Oh wanderlust. I daydream of traveling with my family every single day. Showing my son new places, meeting new people, and living minimally, but at the end of the day, I know it’s not realistic. But what if it was? And what if your entire family of 6 was on board? What sort of preparations would you have to take? Hint, it took 6 large pieces of luggage, 14 plastic bins (17 gallons each), 5 pieces of carry-on bags, 5 backpacks, 2 dogs in 2 dog crates to start. So many questions! Love Child contributor Karen Trombetta is here to share the story of Anne Broyles. They talk about what inspired the move to Nepal, what life is really like for the family, and what impact she hopes this has on her children.

By Karen Trombetta

I met Anne Broyles when I started my job at LifeWorks several years ago. She actually was my last boss before I became a full-time mama. She was one of the first people that knew I was pregnant with Matteo and she was there for me every step of the way. Anne has inspired me in my career, as a woman, as a mom, I basically want to be her when I grow up. Her kindness knows no bounds.
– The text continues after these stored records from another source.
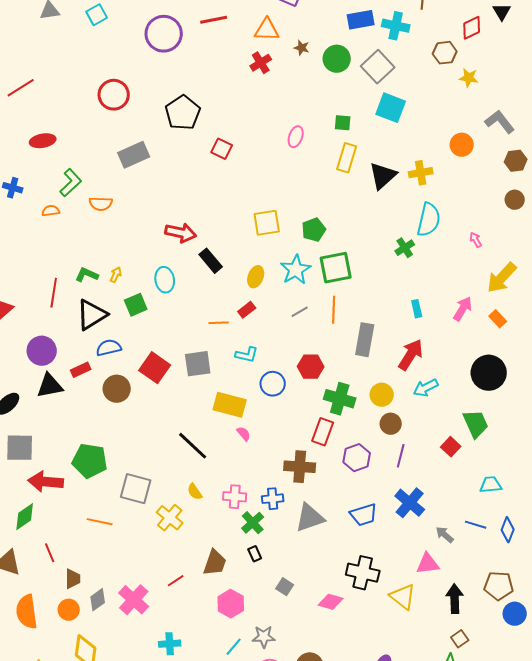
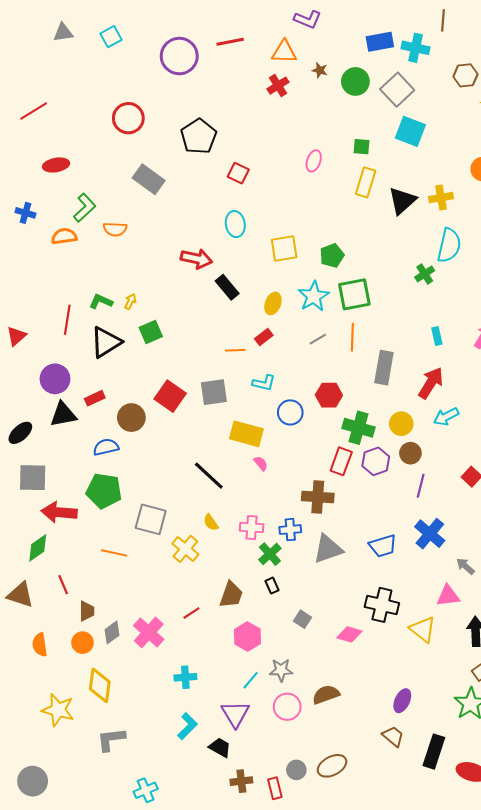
gray rectangle: (134, 155) -> (149, 179), turned 60
orange semicircle: (51, 211) -> (64, 236), size x1.4
cyan ellipse: (165, 280) -> (235, 224), moved
blue semicircle: (109, 348) -> (106, 447), moved
purple hexagon: (357, 458) -> (376, 461), moved
orange semicircle: (27, 612) -> (40, 645), size x0.7

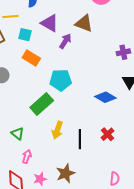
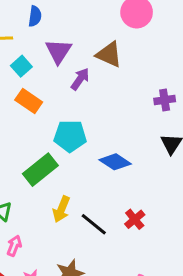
purple triangle: (50, 23) -> (59, 51), turned 30
cyan square: (25, 35) -> (21, 66), turned 32
blue diamond: (105, 97) -> (115, 162), moved
black line: (80, 139) -> (94, 224), turned -54

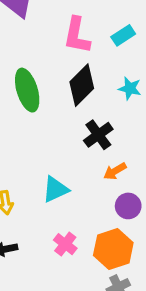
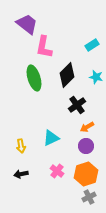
pink L-shape: (77, 35) -> (44, 47), moved
purple circle: (128, 206) -> (86, 146), moved

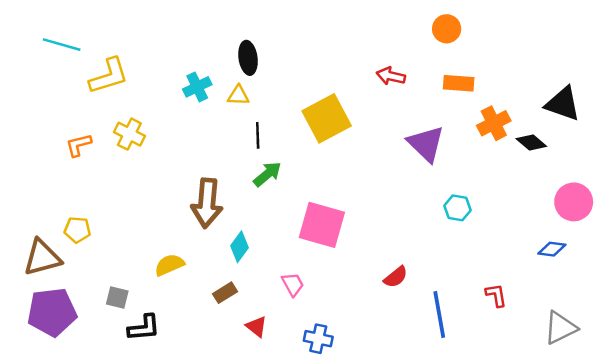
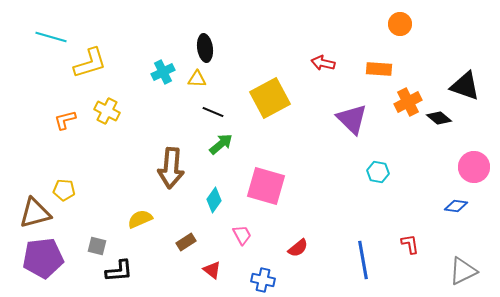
orange circle: (447, 29) -> (400, 24), moved
black line: (258, 135) -> (213, 112), turned -65
cyan diamond: (240, 247) -> (214, 200), moved
red semicircle: (396, 277) -> (298, 248), moved

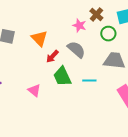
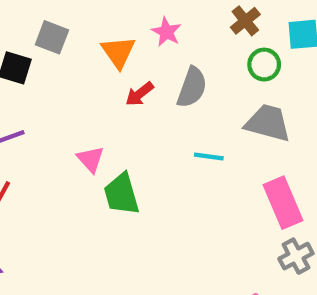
pink star: (79, 25) -> (166, 32), moved
gray semicircle: (76, 49) -> (192, 87), turned 60
green trapezoid: (62, 76) -> (121, 194), moved

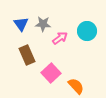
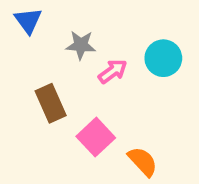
blue triangle: (21, 24) -> (28, 21), moved

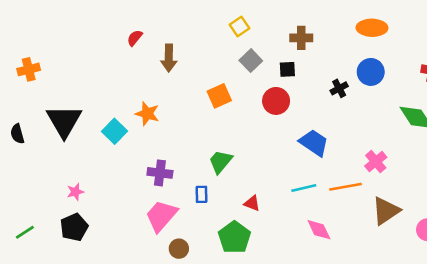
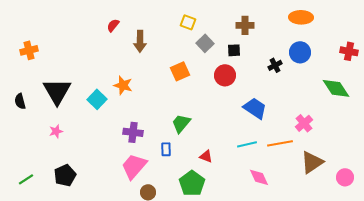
yellow square: (239, 27) -> (188, 22), moved, turned -35
pink star: (75, 192) -> (56, 131), moved

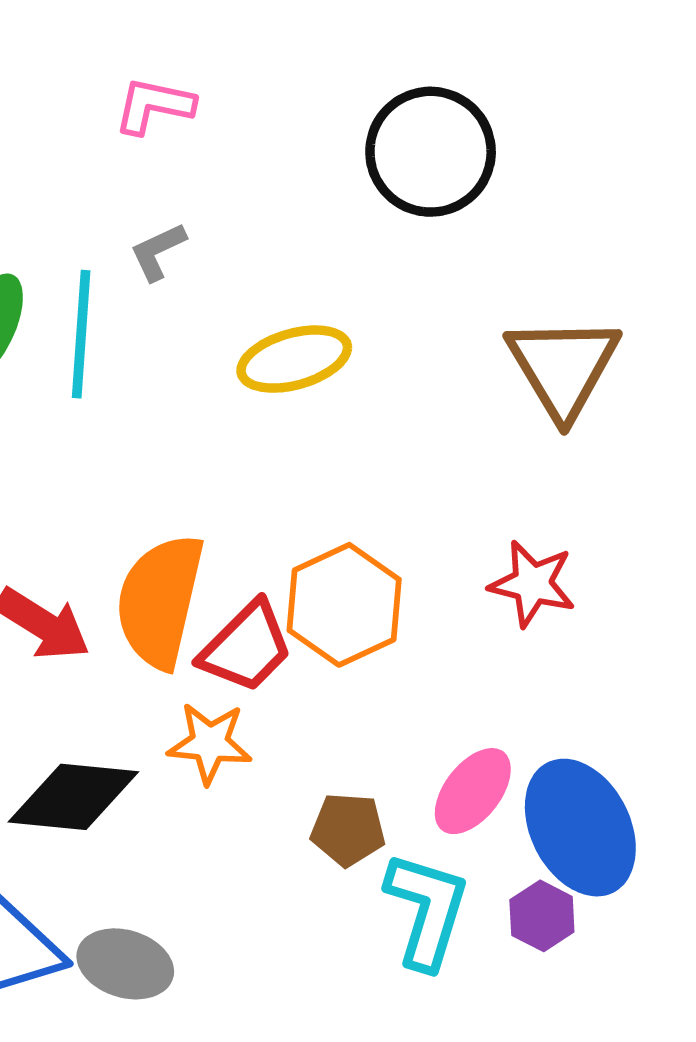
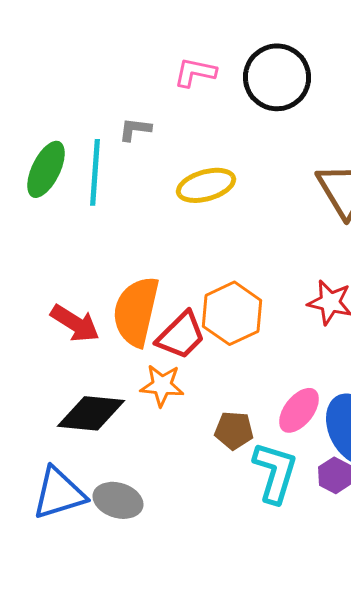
pink L-shape: (154, 106) -> (195, 72), moved
gray L-shape: (158, 252) -> (135, 129), turned 32

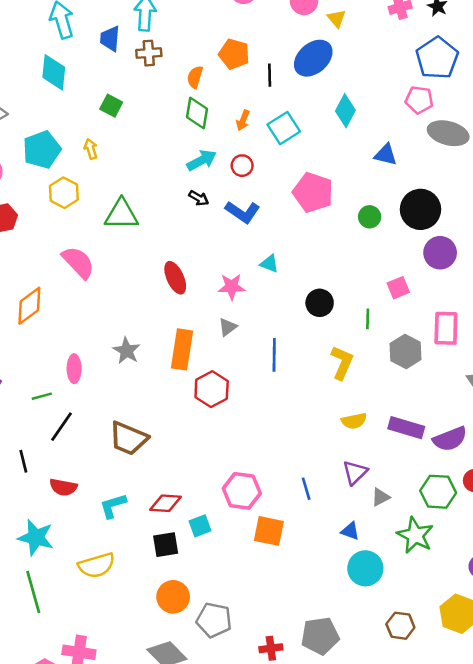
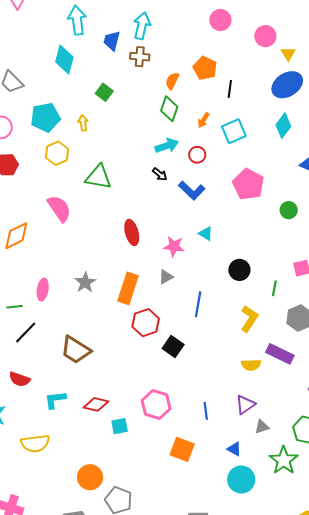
blue ellipse: (313, 58) -> (287, 85), moved
purple rectangle: (406, 428) -> (280, 354), moved
orange square: (269, 531) -> (182, 449), moved
black square: (166, 545) -> (173, 347), moved, turned 35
Her willingness to do whatever it takes to help those in need never ceases to amaze me.  The most recent example of this is what this post is all about; Anne and her family just moved to Nepal to simply do that, go help those in need. This is their story.

Tell us how your family ended up in Nepal.

Our journey to Nepal began in 2005, when our family of four traveled to China to bring our 9- month old baby girl, Mia, home to Austin.  The miracle of adoption changed our lives forever.

During our two-week stay in China, Tommy felt a strong pulling that we needed to come back to help the orphan crisis.  The following year in 2006, Tommy returned to China to love on the children and meet with people working in China serving the orphans. Then in 2007, our then family of five came back to China for a month to serve in a special needs orphanage for a month.  Our hearts broke and we knew we would never be the same. Over the next decade our family traveled to China, Kenya, Uganda, Haiti and Mexico to love on the fatherless.  It had become our family mission.  In 2009, we returned to China to bring our 3 ½ year old son, Colin, home.  We joyfully became a family of six.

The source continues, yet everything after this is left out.